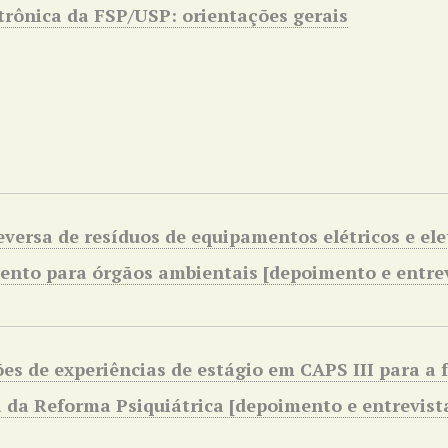
etrônica da FSP/USP: orientações gerais
eversa de resíduos de equipamentos elétricos e ele
nto para órgãos ambientais
[depoimento e entrev
ões de experiências de estágio em CAPS III para a
a da Reforma Psiquiátrica
[depoimento e entrevist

**********

Exercise requirements:
Could you output the listing word for word, omitting every picture?

Task solution:
etrônica da FSP/USP: orientações gerais
eversa de resíduos de equipamentos elétricos e ele
nto para órgãos ambientais
[depoimento e entrev
ões de experiências de estágio em CAPS III para a
a da Reforma Psiquiátrica
[depoimento e entrevist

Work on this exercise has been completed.